BL-8040 is a novel, potent and selective inhibitor of the CXCR4 chemokine receptor, which is normally activated by the chemokine ligand CXCL12. Both CXCL12 and its receptor, CXCR4, are key players in enabling AML cancer cells to hide and thrive in the bone marrow, with CXCR4 expression in AML patients being associated with a poor prognosis. FLT3 mutations are detected in approximately 30% of AML cases and are associated with a poor prognosis and high incidence of relapse in AML patients. FLT3 mutations have also been shown to activate CXCR4 signaling and are associated with increased CXCR4 expression. Accordingly, it is believed that inhibition of CXCR4 may sensitize AML cells to chemotherapy and FLT-3 targeted therapies.

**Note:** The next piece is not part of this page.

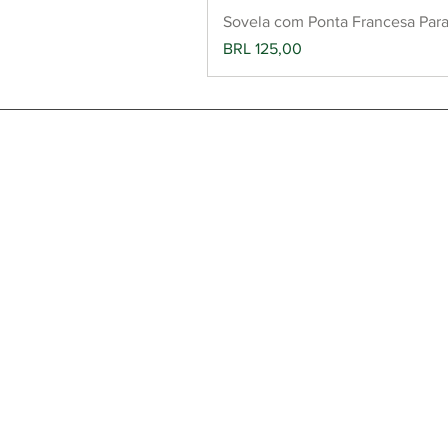
Sovela com Ponta Francesa Par
Precio
BRL 125,00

The data presented during the conference show that BL-8040 rapidly and efficiently induces cell death of AML cells both in-vitro and in-vivo. Additionally, the combination of BL-8040 with the FLT3 inhibitor AC220 (Quizartinib) in-vitro increased the apoptotic effect of AC220, from a 60% reduction to a 97% reduction in AML cell viability. In-vivo, BL-8040 also augmented the effect of AC220, reducing the level of residual AML cancer cells in the bone marrow from 0.05% to as low as 0.006%, eliminating the disease altogether in some mice from this treatment group. Importantly, reduction of the disease burden in the BL-8040 and AC220 combination therapy group resulted in prolonged survival. Furthermore, the addition of BL-8040 in the combination therapy group also mitigated the reduction in normal white blood cells observed when administering the AC220 treatment on a stand-alone basis.